* What you should do: Give again, unchanged, the line that contains "2026-08-06 10:18" together with every line that follows it until the entries end.

START Material for the task

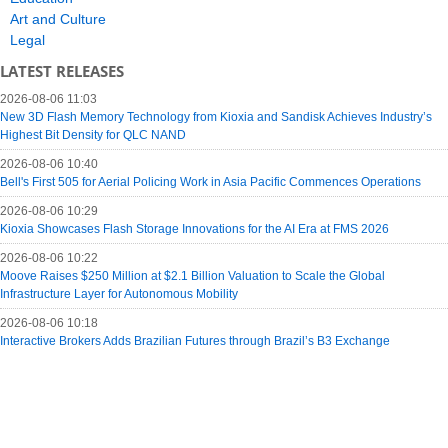
Art and Culture
Legal
LATEST RELEASES
2026-08-06 11:03
New 3D Flash Memory Technology from Kioxia and Sandisk Achieves Industry’s
Highest Bit Density for QLC NAND
2026-08-06 10:40
Bell's First 505 for Aerial Policing Work in Asia Pacific Commences Operations
2026-08-06 10:29
Kioxia Showcases Flash Storage Innovations for the AI Era at FMS 2026
2026-08-06 10:22
Moove Raises $250 Million at $2.1 Billion Valuation to Scale the Global
Infrastructure Layer for Autonomous Mobility
2026-08-06 10:18
Interactive Brokers Adds Brazilian Futures through Brazil’s B3 Exchange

END Material for the task

* Written solution:
2026-08-06 10:18
Interactive Brokers Adds Brazilian Futures through Brazil’s B3 Exchange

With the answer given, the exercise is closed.